_Directions_.
Could you copy the records below exactly, leaving out any pictures?

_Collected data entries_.

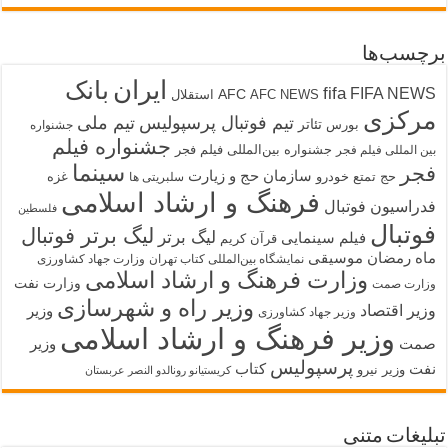
برچسب‌ها
ایران
بانک
fifa
FIFA NEWS
AFC
AFC NEWS
استقلال
مرکزی
تیم فوتبال پرسپولیس
تیم ملی
تئاتر
بورس
جشنواره
جشنواره فیلم
جشنواره بین‌المللی فیلم فجر
بین المللی فیلم فجر
سینما
فجر
سازمان حج و زیارت
حج تمتع
خودرو
غزه
سلبریتی ها
فرهنگ و ارشاد اسلامی
فدراسیون فوتبال
فلسطین
فوتبال
لیگ برتر فوتبال
لیگ برتر
فیلم سینمایی
قرآن کریم
ماه رمضان
موسیقی
نمایشگاه بین‌المللی کتاب تهران
وزارت جهاد کشاورزی
وزارت فرهنگ و ارشاد اسلامی
وزارت نفت
وزارت صمت
وزیر راه و شهرسازی
وزیر اقتصاد
وزیر
وزیر جهاد کشاورزی
وزیر فرهنگ و ارشاد اسلامی
صمت
وزیر
پرسپولیس
نفت
کتاب
وزیر نیرو
کریستیانو رونالدو النصر عربستان
تبلیغات متنی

_Response to the exercise_.
برچسب‌ها
ایران
بانک
fifa
FIFA NEWS
AFC
AFC NEWS
استقلال
مرکزی
تیم فوتبال پرسپولیس
تیم ملی
تئاتر
بورس
جشنواره
جشنواره فیلم
جشنواره بین‌المللی فیلم فجر
بین المللی فیلم فجر
سینما
فجر
سازمان حج و زیارت
حج تمتع
خودرو
غزه
سلبریتی ها
فرهنگ و ارشاد اسلامی
فدراسیون فوتبال
فلسطین
فوتبال
لیگ برتر فوتبال
لیگ برتر
فیلم سینمایی
قرآن کریم
ماه رمضان
موسیقی
نمایشگاه بین‌المللی کتاب تهران
وزارت جهاد کشاورزی
وزارت فرهنگ و ارشاد اسلامی
وزارت نفت
وزارت صمت
وزیر راه و شهرسازی
وزیر اقتصاد
وزیر
وزیر جهاد کشاورزی
وزیر فرهنگ و ارشاد اسلامی
صمت
وزیر
پرسپولیس
نفت
کتاب
وزیر نیرو
کریستیانو رونالدو النصر عربستان
تبلیغات متنی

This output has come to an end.